Hi Chinmayi, tell us a little bit about yourself!
Hi! I'm an Indian-American undergraduate student pursuing neuroscience and medical humanities at Columbia University in New York City. I founded my non-profit organization, Simply Neuroscience, in May of 2019 as I was transitioning from high school into college.
I'm a curious researcher learning more about traumatic brain injury, enthusiastic youth science communicator, and passionate advocate for interdisciplinary innovation. In my free time, I enjoy practicing taekwondo (I'm a third degree black belt!), exploring nature trails, writing poetry, discovering new music on Spotify, and watching old Telugu movies with my family.
Can you tell us about Simply Neuroscience and what you do as CEO for those who are unfamiliar?
Simply Neuroscience is a global non-profit organization dedicated to expanding interdisciplinary neuroscience and psychology education, outreach, and awareness.

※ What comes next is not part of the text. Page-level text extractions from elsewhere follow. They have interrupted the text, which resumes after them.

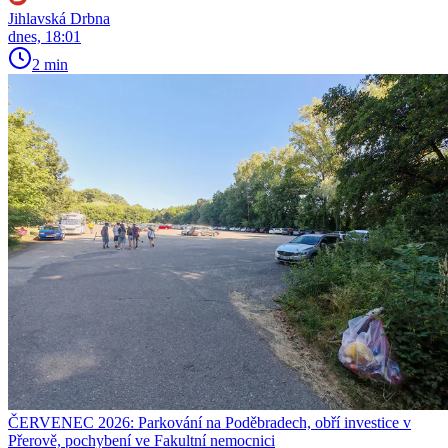
Jihlavská Drbna
dnes, 18:01
2 min
ČERVENEC 2026: Parkování na Poděbradech, obří investice v
Přerově, pochybení ve Fakultní nemocnici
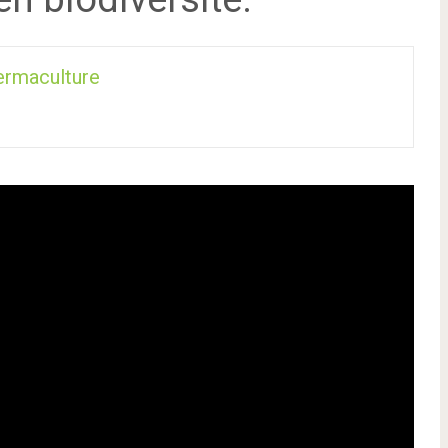
ermaculture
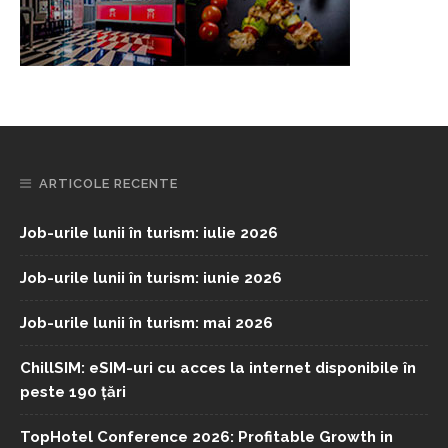
ARTICOLE RECENTE
Job-urile lunii în turism: iulie 2026
Job-urile lunii în turism: iunie 2026
Job-urile lunii în turism: mai 2026
ChillSIM: eSIM-uri cu acces la internet disponibile în
peste 190 țări
TopHotel Conference 2026: Profitable Growth in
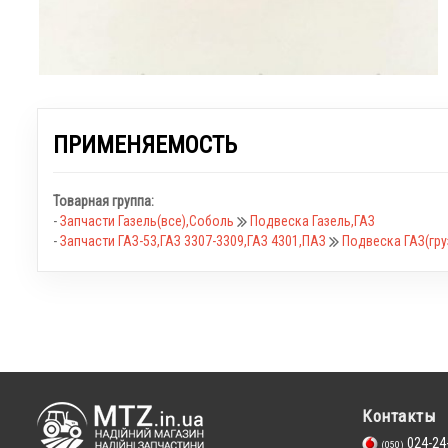
ПРИМЕНЯЕМОСТЬ
Товарная группа:
-
Запчасти Газель(все),Соболь
Подвеска Газель,ГАЗ
-
Запчасти ГАЗ-53,ГАЗ 3307-3309,ГАЗ 4301,ПАЗ
Подвеска ГАЗ(гру
Контакты
024-24
(050)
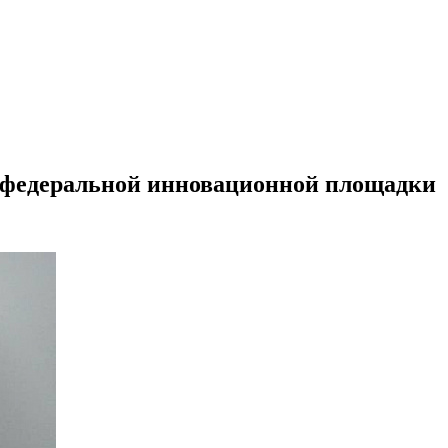
 федеральной инновационной площадки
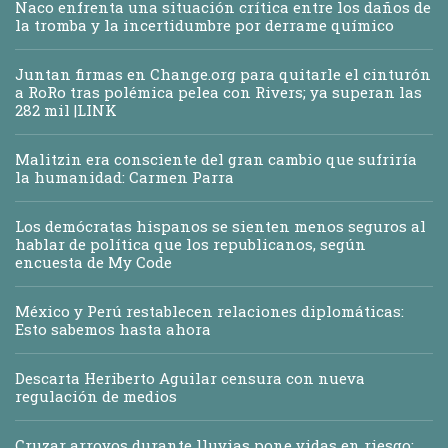
Naco enfrenta una situación crítica entre los daños de
la tromba y la incertidumbre por derrame químico
Juntan firmas en Change.org para quitarle el cinturón
a RoRo tras polémica pelea con Rivers; ya superan las
282 mil |LINK
Malitzin era consciente del gran cambio que sufriría
la humanidad: Carmen Parra
Los demócratas hispanos se sienten menos seguros al
hablar de política que los republicanos, según
encuesta de My Code
México y Perú restablecen relaciones diplomáticas:
Esto sabemos hasta ahora
Descarta Heriberto Aguilar censura con nueva
regulación de medios
Cruzar arroyos durante lluvias pone vidas en riesgo:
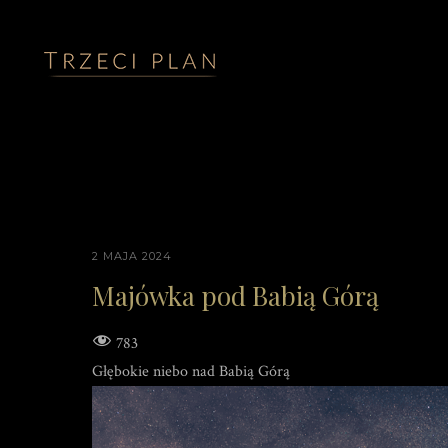
2 MAJA 2024
Majówka pod Babią Górą
783
Głębokie niebo nad Babią Górą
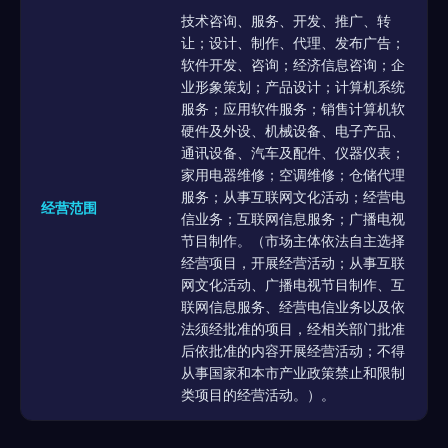
技术咨询、服务、开发、推广、转
让；设计、制作、代理、发布广告；
软件开发、咨询；经济信息咨询；企
业形象策划；产品设计；计算机系统
服务；应用软件服务；销售计算机软
硬件及外设、机械设备、电子产品、
通讯设备、汽车及配件、仪器仪表；
家用电器维修；空调维修；仓储代理
服务；从事互联网文化活动；经营电
经营范围
信业务；互联网信息服务；广播电视
节目制作。（市场主体依法自主选择
经营项目，开展经营活动；从事互联
网文化活动、广播电视节目制作、互
联网信息服务、经营电信业务以及依
法须经批准的项目，经相关部门批准
后依批准的内容开展经营活动；不得
从事国家和本市产业政策禁止和限制
类项目的经营活动。）。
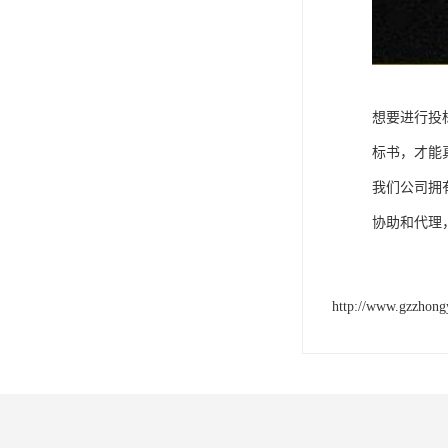
想要进行投
标书，才能
我们公司拥
协助和代理
http://www.gzzhong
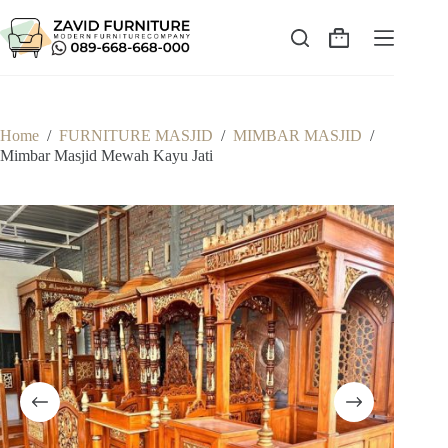
Skip
to
content
Shopping
cart
Home
/
FURNITURE MASJID
/
MIMBAR MASJID
/
Mimbar Masjid Mewah Kayu Jati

As the CEO, I oversee our wide range of 25 initiatives, ranging from "The Synapse" Podcast to the Humans of Neuroscience series. No two days are truly alike--some days are dedicated to cold emailing sponsors and meeting with partner organizations while others bring team bonding activities and intense yet thrilling brainstorming sessions.
How did you decide to pursue neuroscience?
In all honesty, I stumbled across neuroscience through my middle school love of anatomy! My journey into neurobiology felt quite natural at that point, but the true epiphany came when I realized that neuroscience consisted of far more than just the biology and medicine lens. It was what sparked me to think about neuroscience outside of the science at its core, and that led me to start framing the foundations of not only my personal academic and research interests, but the values of Simply Neuroscience (which I initially started as a one woman blog but then grew into the organization it is today thanks to the teamwork of many fellow student volunteers).
Any advice on how to stand out and get hired for those starting off?
Short and sweet: be prepared to invest time and energy into making your ideas and visions come to life, but also be prepared to recognize when you may be veering into experiencing burnout and adapt accordingly! At the end of the day, we are all human.
What are some must-have resources (books, tools, podcasts, etc.) you would recommend for your industry?
Notion is amazing for staying on top of extensive task lists! And Google Calendar is an absolute essential for coordinating team meetings, partnership calls, grant writing sessions, and more while balancing academic coursework and other commitments.
What are 3 character traits that would make someone excel in your field?
Having a growth mindset
A desire to constantly challenge your intellectual boundaries
A passion for synergizing spontaneity and structure
Most satisfying & difficult thing about your job?
I am honored and thankful to have the opportunity to collaborate with a diverse community of scholars, innovators, entrepreneurs, and leaders in neuroscience from around the world. The perspectives I have been able to experience over the past few years have been sincerely amazing.
What is incredibly satisfying is the ability to directly witness the translation of your hard work into supporting young students on a daily basis, no matter how small the impact may be.
What is difficult is the feeling of wanting to achieve as much as possible (since there is still a long way to go in increasing accessibility to early neuroscience education for all) but knowing that the day only has twenty four hours and you do not want to spread yourself too thin.
What would you like to say to your younger self?
Reach out to people who you may not have many things in common with and chat with them. Be an active, empathetic listener. You never know the meaningful bonds you may form.
Best advice you've received/heard?
Never lose sight of your ambition -- challenging periods of time may come but they make you stronger. In the STEM world, progress can sometimes feel static, but dynamic changes are always on the horizon.